Attorney Brendan Schulman describes his case, the first-ever litigation involving the operation of a civilian drone.
Team BlackSheep is renowned for creating spectacular videos of world landmarks using radio-control drones. The FAA is attempting to fine lead pilot Raphael “Trappy” Pirker, for his flight at the University of Virginia where he was invited to shoot promotional video. The FAA alleges that his 5-pound styrofoam model airplane was a commercial “unmanned aircraft system” and that he flew too close to buildings, people, and objects on the ground. Although Raphael’s flight caused no damage, the FAA is pursuing a fine under the federal aviation regulation concerning reckless operation of an aircraft. That regulation is typically used when pilots dangerously overload planes or land on highways. It has never been applied to model airplanes before.
We filed a motion to dismiss the case on the basis that there are no federal aviation regulations concerning the operation of model aircraft. In 1981, the FAA published model aircraft operating guidelines, but those are “voluntary.” Nor has the FAA ever before responded to model aircraft mishaps. In 2007, the FAA changed its approach, issuing a “policy statement” that purports to ban commercial use of model aircraft and to subject them to federal regulations. The FAA then sent cease-and-desist letters to aerial photography companies that were using model aircraft, stifling a new technology with enormous potential.
We have argued that the ban is not legally enforceable. The FAA did not conduct the required notice-and-comment process, a process that allows the public to comment on new proposed rules before they become law. This is not a minor point; it is our democracy at work.

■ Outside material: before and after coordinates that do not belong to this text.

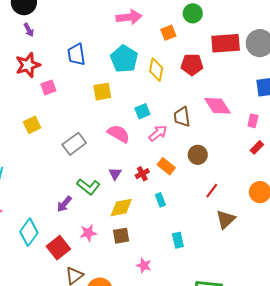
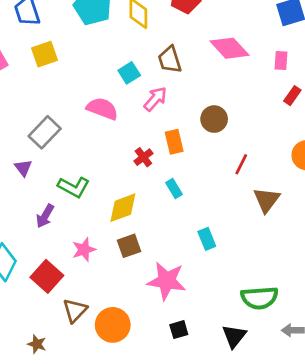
yellow square: (102, 92) -> (45, 54), moved
brown trapezoid: (182, 117) -> (170, 60), moved
orange rectangle: (166, 166) -> (174, 142), turned 48
purple triangle: (115, 174) -> (23, 168), moved
pink star: (144, 265) -> (167, 281), size x1.8

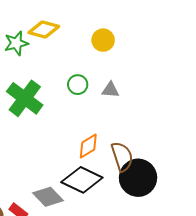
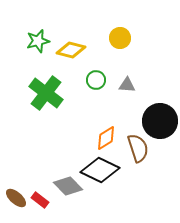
yellow diamond: (44, 30) -> (71, 50), moved
black circle: (138, 178) -> (160, 121), moved

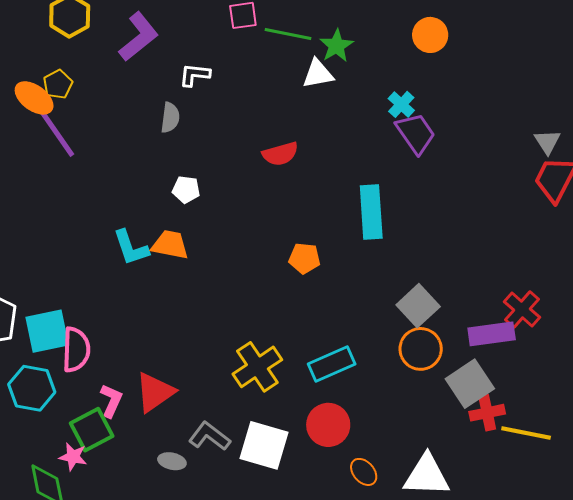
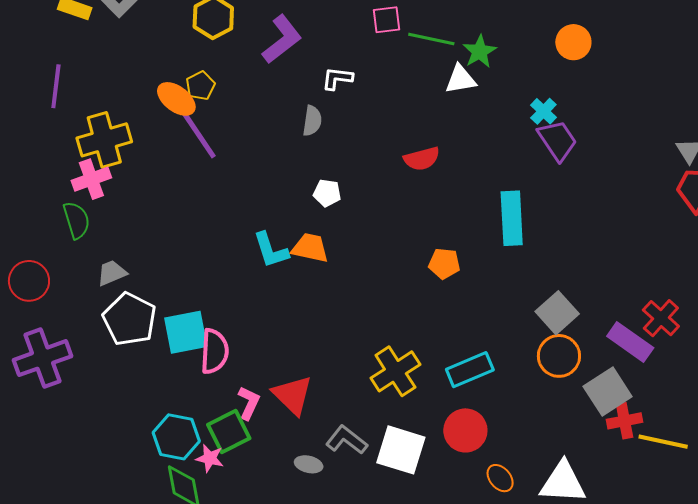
purple rectangle: (492, 334) -> (630, 342), turned 42
cyan hexagon: (32, 388) -> (176, 437), moved
red triangle: (155, 392) -> (293, 395), turned -42

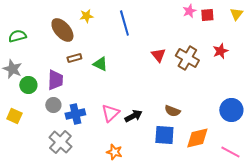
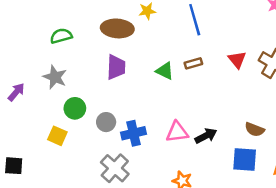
brown ellipse: (62, 30) -> (117, 28), turned -45
brown rectangle: (74, 58) -> (193, 63), moved
purple trapezoid: (55, 80) -> (116, 67), moved
green circle: (28, 85) -> (75, 108), moved
pink triangle: (110, 113) -> (177, 132), turned 36

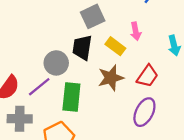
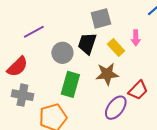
red trapezoid: (147, 76) -> (138, 90), moved
purple line: (39, 87) -> (34, 32), moved
purple ellipse: (144, 112) -> (116, 108), moved

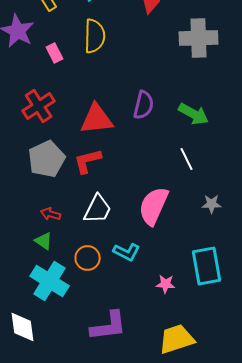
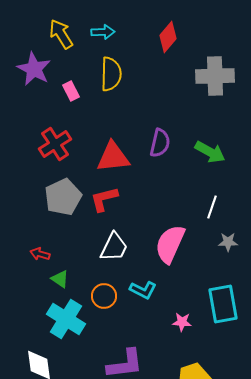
white line: (187, 159) -> (212, 207), moved, turned 45
red arrow: (51, 214) -> (40, 254), moved

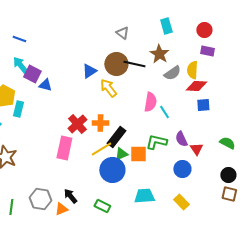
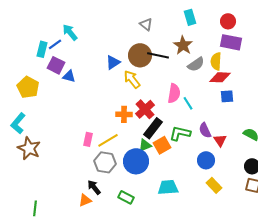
blue line: (19, 39) -> (55, 44), moved, turned -56
purple rectangle: (207, 51) -> (231, 42), size x1.5
cyan arrow: (20, 65) -> (70, 32), moved
cyan rectangle: (18, 109) -> (42, 49), moved
red cross: (77, 124) -> (145, 109), moved
black rectangle: (116, 137) -> (153, 128), moved
pink rectangle: (64, 148) -> (88, 139), size x0.6
yellow line: (101, 149) -> (108, 140), moved
orange square: (138, 154) -> (162, 145), turned -30
gray hexagon: (40, 199) -> (105, 162), moved
yellow rectangle: (181, 202) -> (214, 185), moved
green line: (11, 207) -> (35, 208), moved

The case has wide-reaching implications: It challenges the FAA’s purported ban on commercial drones as well as its jurisdiction over small drones flown near the ground. And it may affect whether the U.S., the world’s aviation leader, will retain that role in the 21st century.
Battle of the Skies
Ryan Calo details the ins and outs of commercial drone regulation
7,500. That is the estimate from the Federal Aviation Administration’s top official of how many private drones will be operating in American skies in the next few years. Other estimates predict triple that number. Some technologies pose a challenge to law and legal institutions when they hit the mainstream, and the use of drones is among them
One of the biggest legal issues facing flying drones is federal regulation. Today the FAA permits drone use by public entities, like police departments, that apply for a special certificate. The agency recently released a report laying out its basic plan for integrating private drones into domestic airspace as well. Short on details, the report forecasts how the FAA will work with other agencies, industry, and the public on safety, security and other issues. We can expect new regulations and procedures within the next few years. The agency may even revisit its restriction on hobbyists, which today must use drones away from populated areas and without charging money.
- Currently FAA rules disallow any unmanned aircraft systems (UAS) flight unless (1) the entity secures a Certificate of Authorization (COA) or (2) the individual is a not-for-profit hobbyist operating away from people and below 400 feet.
- The COA process is limited to those testing UAS or else using them for a public purpose like law enforcement or firefighting.
- Even so, operators must generally keep the UAS in their line of sight and fly below commercially navigable airspace (which varies). Unlike with commercial aircraft, there is no minimum height UAS must fly above (regular planes fly 1000-2000 feet above the highest structures).
The FAA aims to develop a similar COA process for private UAS. Everyone will need to be licensed (that is, apply for a COA), I would think, except hobbyists. We don’t know what this will look like, so it’s difficult to say if it will vary by application or industry. It would be surprising actually, as I think key distinctions will remain public versus private commercial use. Congress requires the FAA to complete this process of letting private UAS operators apply by 2015 — it’s in the 2012 statute. However, this doesn’t mean that commercial drones will start flying then, only that the preliminary rules will be in place.
I have faith in law’s ability to adapt to a new transformative technology like drones. But the journey could still be a turbulent one.